Students will complete a major project that studies a particular instance of collaboration or involves the design of a collaborative technology (either for work or domestic activities). Students will document this project by writing a conference-style publication and presenting the work through a conference-style presentation in front of the class.
Theme: There is no specific theme this term. You should, in general, focus on technologies that allow for collaboration, communication (e.g., sending messages back and forth, talking with one another, etc.), or shared experiences in real time.
Sample project ideas include:
Scope: If you are doing a study, I would expect you to have around 10 to 12 participants. If you are designing a system, I'd expect it to be a medium-fidelity technology that works for real for the core features of the system. Other aspects could be faked or not functional. You will not likely have time to evaluate your design if you build something.

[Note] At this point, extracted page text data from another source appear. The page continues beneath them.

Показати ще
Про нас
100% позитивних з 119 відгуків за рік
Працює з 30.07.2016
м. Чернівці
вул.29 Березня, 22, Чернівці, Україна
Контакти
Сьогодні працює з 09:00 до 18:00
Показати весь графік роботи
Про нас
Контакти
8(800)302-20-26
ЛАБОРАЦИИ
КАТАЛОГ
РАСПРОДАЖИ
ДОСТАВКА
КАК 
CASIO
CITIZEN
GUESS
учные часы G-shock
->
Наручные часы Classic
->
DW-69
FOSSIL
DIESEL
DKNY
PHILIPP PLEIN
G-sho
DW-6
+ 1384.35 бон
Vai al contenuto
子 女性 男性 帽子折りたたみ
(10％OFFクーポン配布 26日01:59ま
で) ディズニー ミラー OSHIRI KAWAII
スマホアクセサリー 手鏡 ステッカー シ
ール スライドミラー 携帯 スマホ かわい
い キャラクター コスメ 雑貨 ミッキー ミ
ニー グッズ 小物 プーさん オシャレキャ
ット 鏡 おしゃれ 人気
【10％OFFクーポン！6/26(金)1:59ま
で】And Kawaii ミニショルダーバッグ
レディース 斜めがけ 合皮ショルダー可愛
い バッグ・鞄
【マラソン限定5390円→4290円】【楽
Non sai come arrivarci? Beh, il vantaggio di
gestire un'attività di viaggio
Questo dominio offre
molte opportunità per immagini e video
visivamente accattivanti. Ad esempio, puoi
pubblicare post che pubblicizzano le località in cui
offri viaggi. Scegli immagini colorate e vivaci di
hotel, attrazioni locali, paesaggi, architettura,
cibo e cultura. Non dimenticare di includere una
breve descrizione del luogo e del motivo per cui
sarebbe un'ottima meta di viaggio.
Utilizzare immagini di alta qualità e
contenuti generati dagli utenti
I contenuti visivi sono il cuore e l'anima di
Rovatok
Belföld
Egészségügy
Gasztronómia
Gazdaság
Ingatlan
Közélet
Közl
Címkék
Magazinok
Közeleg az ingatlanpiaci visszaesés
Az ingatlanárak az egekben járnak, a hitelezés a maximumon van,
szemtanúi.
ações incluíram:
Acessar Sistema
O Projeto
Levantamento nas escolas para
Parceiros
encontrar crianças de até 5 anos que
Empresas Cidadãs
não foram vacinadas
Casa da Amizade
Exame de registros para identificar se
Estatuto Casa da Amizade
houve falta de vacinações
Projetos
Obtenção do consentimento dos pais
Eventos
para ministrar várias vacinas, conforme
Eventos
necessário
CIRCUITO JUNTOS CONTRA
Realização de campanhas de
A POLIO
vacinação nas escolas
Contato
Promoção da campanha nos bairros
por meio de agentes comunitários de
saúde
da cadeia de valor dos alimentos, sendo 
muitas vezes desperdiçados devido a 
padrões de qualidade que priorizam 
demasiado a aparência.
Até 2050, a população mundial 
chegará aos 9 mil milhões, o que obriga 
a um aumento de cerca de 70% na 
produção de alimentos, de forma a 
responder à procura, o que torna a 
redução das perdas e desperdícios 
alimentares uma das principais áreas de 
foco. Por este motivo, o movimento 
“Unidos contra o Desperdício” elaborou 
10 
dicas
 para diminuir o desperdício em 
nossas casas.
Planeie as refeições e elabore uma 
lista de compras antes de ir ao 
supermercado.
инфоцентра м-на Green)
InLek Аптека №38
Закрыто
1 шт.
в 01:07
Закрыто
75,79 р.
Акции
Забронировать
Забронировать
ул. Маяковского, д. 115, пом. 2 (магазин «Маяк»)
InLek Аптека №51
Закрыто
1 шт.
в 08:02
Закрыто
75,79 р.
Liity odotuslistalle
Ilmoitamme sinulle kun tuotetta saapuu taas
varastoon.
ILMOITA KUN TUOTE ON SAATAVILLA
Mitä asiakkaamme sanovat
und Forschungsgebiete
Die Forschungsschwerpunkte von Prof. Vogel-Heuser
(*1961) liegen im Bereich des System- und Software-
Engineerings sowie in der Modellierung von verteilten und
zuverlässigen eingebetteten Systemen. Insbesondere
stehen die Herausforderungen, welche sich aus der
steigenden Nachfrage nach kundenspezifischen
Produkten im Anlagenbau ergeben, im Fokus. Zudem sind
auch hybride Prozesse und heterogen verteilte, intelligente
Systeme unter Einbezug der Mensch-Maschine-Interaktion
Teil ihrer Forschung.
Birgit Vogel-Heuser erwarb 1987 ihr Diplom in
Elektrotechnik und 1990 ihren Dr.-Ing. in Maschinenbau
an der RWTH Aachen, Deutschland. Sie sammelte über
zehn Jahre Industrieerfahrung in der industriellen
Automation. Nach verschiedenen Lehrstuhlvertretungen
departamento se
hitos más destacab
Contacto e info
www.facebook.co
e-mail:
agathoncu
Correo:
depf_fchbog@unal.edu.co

Ethics: If you are conducting a study that involves people, normally we would need to get approval to run the study from the Office of Research Ethics at SFU. However, as part of a course, you can conduct a study with people you know (e.g., family, friends) without having to get ethics approval. That said, if you want to try and publish your work after the course, it is best to get external participants and go through the ethics process.
Length and Format: The final paper should be between 8 and 10 pages long in ACM SIGCHI Paper Format. Here is the format with actual paper content. See this page for details on what sections to include in the final paper. For those who create systems for their projects, you can optionally submit a paper that is 4 pages long if you also submit an accompanying video demonstrating your system. The video should be between 2 and 4 minutes in length and adhere to these guidelines.
I expect to see at least eight papers cited and discussed within a Related Work section of the paper. If you want to publish the work outside of the course, you'd likely need around twenty or more. So keep this in mind.
Final Presentation: You will present the work to the class as part of a short presentation followed by questions.
Submission instructions: Please submit your final papers in a Word document format to me, in addition to a PDF, both sent via email. I want to embed some comments within the Word doc that will help you revise the paper for submission to a conference venue. For deadlines, please see the course calendar.
Mock Program Committee & Reviewing: You will also participate in a mock program committee (PC) where you review papers and discuss them at a PC meeting.
Evaluation: You will be evaluated on your ability to concisely document your project, method, and results. You will also be graded on your writing ability. Your presentation will be graded on your ability to present the project in an engaging and entertaining fashion. You will be critiqued on both the content of the presentation and your delivery.
Your paper reviews and participation in the mock PC meeting will be evaluated based on your thoroughness, work ethic, and level of participation. The grade for the program committee work will be incorporated into your project grade.